Each line of the data below from the one holding "Image resolution: width=905, height=730." to the one holding "Research (118, 102)", inclusive, is to be reproduced exactly; no other line belongs in the answer.
PROVIDED RECORDS: Begin
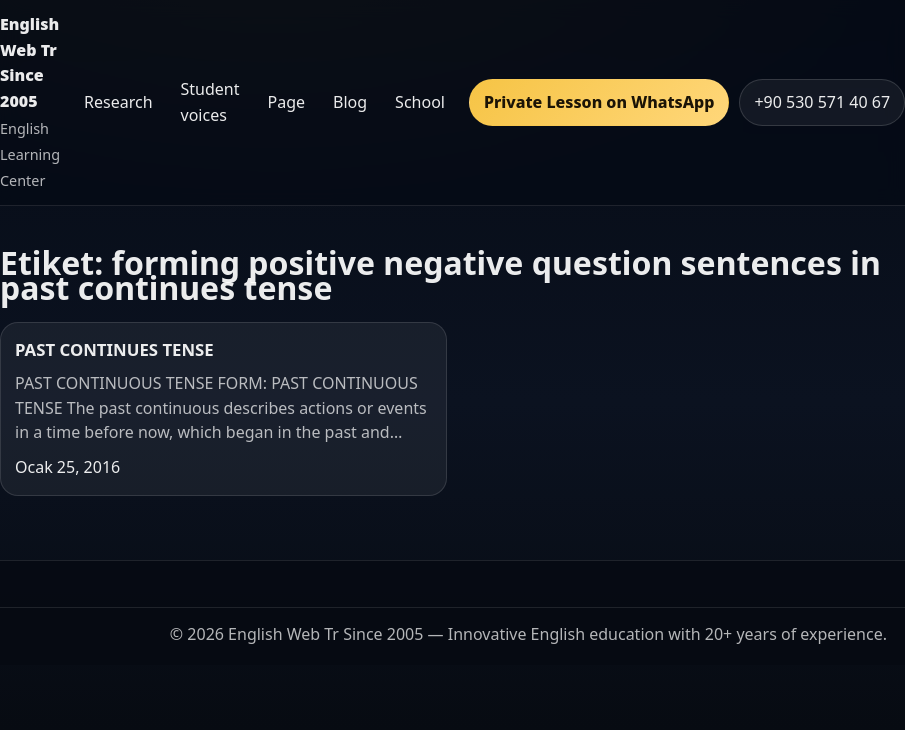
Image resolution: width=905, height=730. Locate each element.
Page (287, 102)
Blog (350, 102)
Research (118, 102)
PROVIDED RECORDS: End
PROVIDED RECORDS: Begin
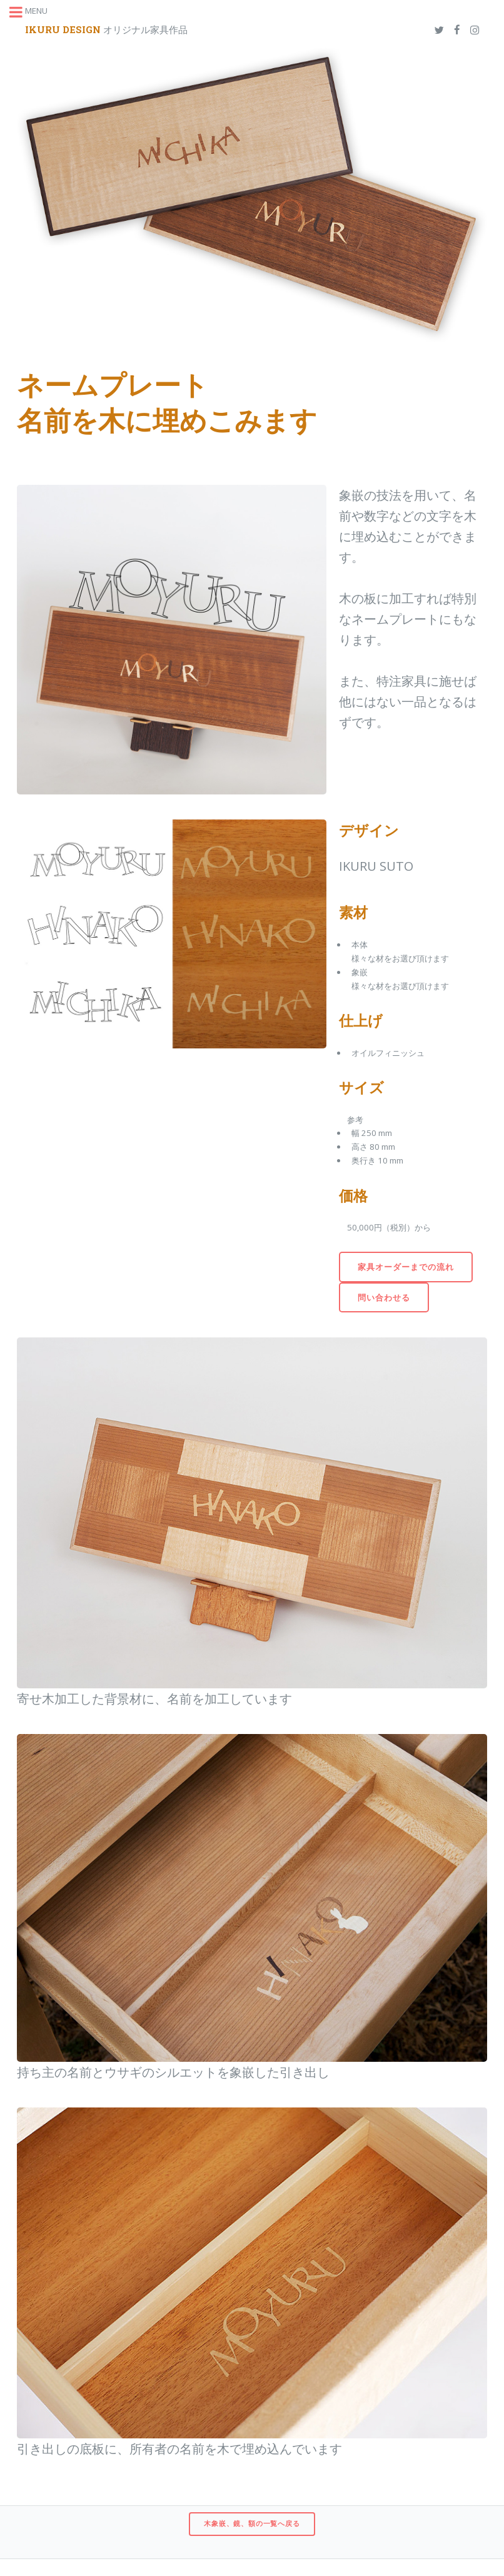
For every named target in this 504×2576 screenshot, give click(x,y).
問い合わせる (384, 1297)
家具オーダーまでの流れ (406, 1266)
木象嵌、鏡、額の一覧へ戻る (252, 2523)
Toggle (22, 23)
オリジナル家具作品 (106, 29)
PROVIDED RECORDS: End
ANSWER TO THE PROBLEM ::
Image resolution: width=905, height=730. Locate each element.
Page (287, 102)
Blog (350, 102)
Research (118, 102)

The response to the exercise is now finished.